Por Dominique Rodríguez Dalvard
“Es como si me hubiera liberado, fue algo rarísimo”. Lo dice Nohemí Pérez (Tibú, 1962), al referirse a su paso del dibujo a la escultura. Un paso al que estaba destinada a llegar y que tuvo su máxima expresión en Catatumbo, su más reciente trabajo presentado en NC-arte del 21 de marzo al 28 de abril de 2012. Allí, vertió siete toneladas de carbón en medio de la sala, y, sobre esa geografía desolada y oscura, esa suerte de medio mundo vegetal, se veían emerger algo más de 200 edificios tallados en ese mismo material —205, para ser exactos, como el número de países en el mundo—, inclinados, como sugiriendo una inminente caída. La imagen, iluminada delicadamente, reiteraba una escenografía de la decadencia, muy cercana al cine
De hecho le dio por nombre a la pieza el título de la película Tiempo de lobo, de Michael Haneke, quien, a su vez, hacía referencia a un mito germano que habla “del tiempo antes de la caída, del final, del Apocalipsis”, como lo explica la propia artista. Es ese, justamente, el momento al que ella quiere hacer referencia en este proyecto, ese momento del cambio, de la transición, del salto. Un lapso caótico, del que no se es del todo consciente como sociedad, y en el cual es posible perderse. Caer. Así, Pérez busca señalar esta caída, ese hoyo negro, representando a los íconos del capitalismo —los edificios de las más grandes corporaciones globales— al borde del colapso.
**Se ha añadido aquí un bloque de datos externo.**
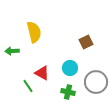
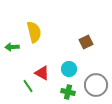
green arrow: moved 4 px up
cyan circle: moved 1 px left, 1 px down
gray circle: moved 3 px down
Es un tema que le inquieta. Desde hace mucho, muchísimo, aunque solo desde hace unos años le ha podido dar una forma más clara. Recuerda bien cuando llegó a la capital por primera vez. Era 1983, y la sintió como un lugar hostil, oscuro, por qué no, deshumanizado. Esa idea de ciudad se le imprimiría en la piel. Ese gris, la mugre, el polvo invasivo, edificios amenazantes, casi devorándose a sus habitantes, tan miedosos como acechantes, sobrevivientes. Ideas que saldrían luego, de alguna manera, en su obra.
Poco a poco. Inicialmente fue en Sin noticias de Dios (2005), una individual en la enorme sala de Alonso Garcés Galería, en donde les dio a enormes pinturas de perros callejeros la figura del aislamiento, de la crueldad de la ciudad, del abandono de los suyos. Ella, en realidad, quería referirse con estos animales al estado salvaje al que empuja la sociedad a algunos individuos, que, de repente, se ven protegiendo y defendiendo un territorio, imponiendo unas reglas, un código de guerra para vivir.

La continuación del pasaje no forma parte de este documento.